This example shows a simple variant calling pipeline using container technology.
/*
* Pipeline parameters
*/
// Primary input
params.reads_bam = "${workflow.projectDir}/data/bam/*.bam"
// Accessory files
params.reference = "${workflow.projectDir}/data/ref/ref.fasta"
params.reference_index = "${workflow.projectDir}/data/ref/ref.fasta.fai"
params.reference_dict = "${workflow.projectDir}/data/ref/ref.dict"
params.calling_intervals = "${workflow.projectDir}/data/ref/intervals.bed"

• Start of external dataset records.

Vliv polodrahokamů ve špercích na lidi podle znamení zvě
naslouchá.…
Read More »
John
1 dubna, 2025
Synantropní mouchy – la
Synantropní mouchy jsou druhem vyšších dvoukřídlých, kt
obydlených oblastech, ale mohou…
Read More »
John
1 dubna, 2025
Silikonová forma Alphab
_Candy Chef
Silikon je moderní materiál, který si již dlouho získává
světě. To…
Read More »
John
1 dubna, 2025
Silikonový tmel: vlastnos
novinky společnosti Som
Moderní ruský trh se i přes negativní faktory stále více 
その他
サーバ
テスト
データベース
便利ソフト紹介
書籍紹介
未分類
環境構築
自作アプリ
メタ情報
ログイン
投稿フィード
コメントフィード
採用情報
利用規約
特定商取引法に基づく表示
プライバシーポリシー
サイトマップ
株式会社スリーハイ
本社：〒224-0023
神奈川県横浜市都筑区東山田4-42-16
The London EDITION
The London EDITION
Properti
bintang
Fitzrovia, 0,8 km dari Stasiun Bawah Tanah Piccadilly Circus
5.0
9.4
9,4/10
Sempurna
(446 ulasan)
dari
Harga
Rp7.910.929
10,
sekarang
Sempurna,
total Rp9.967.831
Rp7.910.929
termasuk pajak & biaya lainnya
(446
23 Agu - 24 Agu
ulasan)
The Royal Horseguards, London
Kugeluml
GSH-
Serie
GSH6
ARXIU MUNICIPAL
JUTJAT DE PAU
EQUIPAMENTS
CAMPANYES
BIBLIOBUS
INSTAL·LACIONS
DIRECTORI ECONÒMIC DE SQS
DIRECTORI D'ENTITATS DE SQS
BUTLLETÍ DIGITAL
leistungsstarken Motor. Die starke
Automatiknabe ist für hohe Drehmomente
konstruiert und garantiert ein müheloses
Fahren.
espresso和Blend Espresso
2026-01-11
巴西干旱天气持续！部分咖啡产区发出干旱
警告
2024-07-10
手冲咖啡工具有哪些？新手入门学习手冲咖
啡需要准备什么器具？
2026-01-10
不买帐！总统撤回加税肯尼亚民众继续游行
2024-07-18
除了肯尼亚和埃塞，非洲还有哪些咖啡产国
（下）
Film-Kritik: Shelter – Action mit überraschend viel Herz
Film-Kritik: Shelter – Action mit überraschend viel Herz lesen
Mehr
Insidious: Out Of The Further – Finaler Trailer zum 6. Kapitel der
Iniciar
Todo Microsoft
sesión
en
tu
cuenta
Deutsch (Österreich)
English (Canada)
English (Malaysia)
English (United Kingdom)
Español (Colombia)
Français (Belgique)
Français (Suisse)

// Base name for final output file
params.cohort_name = "family_trio"
/*
* Generate BAM index file
*/
process SAMTOOLS_INDEX {
container 'community.wave.seqera.io/library/samtools:1.20--b5dfbd93de237464'
conda "bioconda::samtools=1.20"
input:
path input_bam
output:
tuple path(input_bam), path("${input_bam}.bai")
"""
samtools index '$input_bam'
"""
}
/*
* Call variants with GATK HapolotypeCaller in GVCF mode
*/
process GATK_HAPLOTYPECALLER {
container "community.wave.seqera.io/library/gatk4:4.5.0.0--730ee8817e436867"
conda "bioconda::gatk4=4.5.0.0"
input:
tuple path(input_bam), path(input_bam_index)
path ref_fasta
path ref_index
path ref_dict
path interval_list
output:
path "${input_bam}.g.vcf"
path "${input_bam}.g.vcf.idx"
"""
gatk HaplotypeCaller \
-R ${ref_fasta} \
-I ${input_bam} \
-O ${input_bam}.g.vcf \
-L ${interval_list} \
-ERC GVCF
"""
}
/*
* Consolidate GVCFs and apply joint genotyping analysis
*/
process GATK_JOINTGENOTYPING {
container "community.wave.seqera.io/library/gatk4:4.5.0.0--730ee8817e436867"
conda "bioconda::gatk4=4.5.0.0"
input:
path vcfs
path idxs
val cohort_name
path ref_fasta
path ref_index
path ref_dict
path interval_list
output:
path "${cohort_name}.joint.vcf"
path "${cohort_name}.joint.vcf.idx"
script:
def input_vcfs = vcfs.collect { "-V ${it}" }.join(' ')
"""
gatk GenomicsDBImport \
${input_vcfs} \
--genomicsdb-workspace-path ${cohort_name}_gdb \
-L ${interval_list}
gatk GenotypeGVCFs \
-R ${ref_fasta} \
-V gendb://${cohort_name}_gdb \
-O ${cohort_name}.joint.vcf \
-L ${interval_list}
"""
}
workflow {
// Create input channel from BAM files
// We convert it to a tuple with the file name and the file path
// See https://www.nextflow.io/docs/latest/script.html#getting-file-attributes
bam_ch = Channel.fromPath(params.reads_bam, checkIfExists: true)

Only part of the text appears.